Estes versos vibrantes não são apenas poesia. São o pulsar da consciência racial de um país que insiste em apagar seus maiores heróis.

Ontem, dia 6/8/2.026, o Brasil celebrou em silêncio o centenário do nascimento do professor Eduardo Oliveira, (poeta, jurista, líder comunitário, humanista, conferencista, palestrante), que dedicou cada dia da sua existência a empunhar a tocha da dignidade negra contra abismos da discriminação. Em 1963, rompeu as intrincadas estruturas da política paulistana ao consagrar-se primeiro vereador negro da capital de São Paulo. Sua missão extrapolou as tribunas da Câmara, e no ano de 1978, ao lado inesquecível Abdias Nascimento e de outras vozes corajosas, ajudou a fundar o Movimento Negro Unificado – MNU em plenos degraus do Teatro Municipal de São Paulo, em ato heroico de resistência contra regime militar e contra o mito da democracia racial.

Exemplo de luta, respeito e combate contra racismo, discriminação, intolerância em sentido amplo nos termos dos relatórios da Conferência Mundial de Durban – África do Sul  no ano de 2001, da qual participou efetiva e exemplarmente, cujos ecos ressoavam nas diretrizes globais.

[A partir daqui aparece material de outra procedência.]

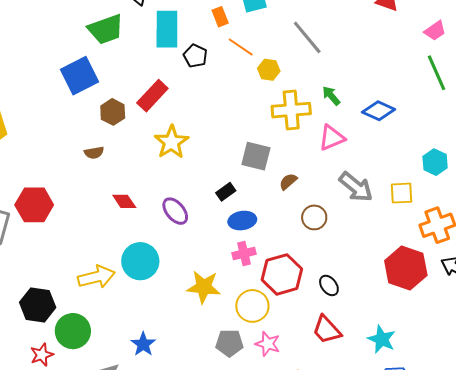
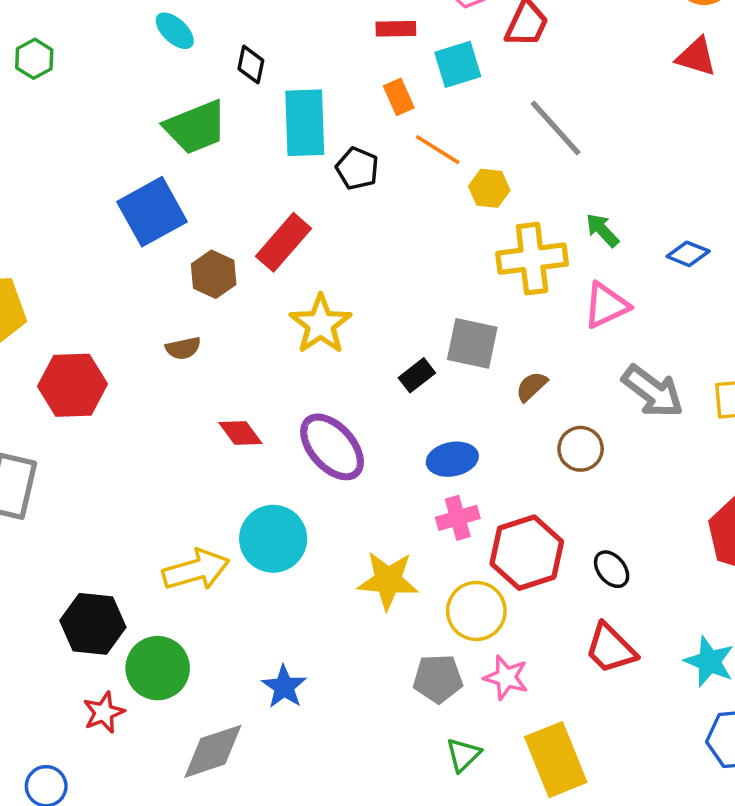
blue diamond: (379, 111) -> (688, 254), size x0.7
black rectangle: (226, 192) -> (417, 375), moved
red hexagon: (34, 205) -> (73, 385), moved
purple ellipse: (175, 211) -> (332, 447), size x1.4

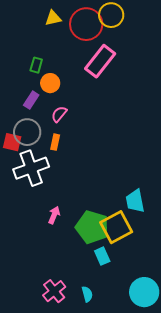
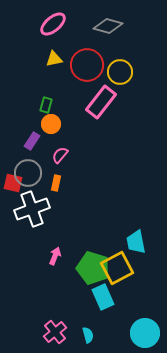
yellow circle: (111, 15) -> (120, 72), moved
green rectangle: (36, 65) -> (46, 105), moved
cyan rectangle: (102, 256) -> (103, 297), size x1.4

Em vista de seu empenho e desempenho participou também, no ano de 1984 da construção do Conselho Estadual de Participação e Desenvolvimento da Comunidade Negra e, no ano de 1995 fundou o Congresso Nacional Afro-brasileiro -CNAB. Autor do Hino a Negritude, oficializado nacionalmente por meio da Lei n. 12.981, de 28 de maio de 2014.

Celebrar os 100 anos do professor Eduardo é mais do que um ato de saudosismo, é um dever moral e uma convocação. Em tempos em que os direitos fundamentais e o valor das ações afirmativas ainda são questionadas em balcões institucionais, lembrar a trajetória do poeta combatente renova as forças e estimula persistir na luta pela igualdade.

Eduardo Oliveira partiu, mas seu legado permanece inabalável e que sua memória continue a acender a chama da justiça nos corações dos que não se curvam. Que o Brasil aprenda a erguer a tocha no alto da Glória e ler a sua própria história pelos olhos daqueles que fizeram heróis dos combates da vida.

Importante lembrar que, a partir do também empenho e desempenho da Comunidade, conseguimos instituir no Município o Hino à Negritude, por autoria da então vereadora Ana Tonelli e promulgada pelo prefeito Miguel Haddad, nos termos da Lei n. 5.501, de 21/8/2000, período em que eu estava presidente do Conselho Municipal da Comunidade Negra, lembrando que havia sido instituído no vizinho município de Valinhos no ano de 1995.

Exemplo a ser seguido é a recente lei Municipal Ibaté(SP) – Lei n. 3.717, de 31/7/25, tornando obrigatório a execução do Hino Nacional, Oficial do Município e do Hino à Negritude.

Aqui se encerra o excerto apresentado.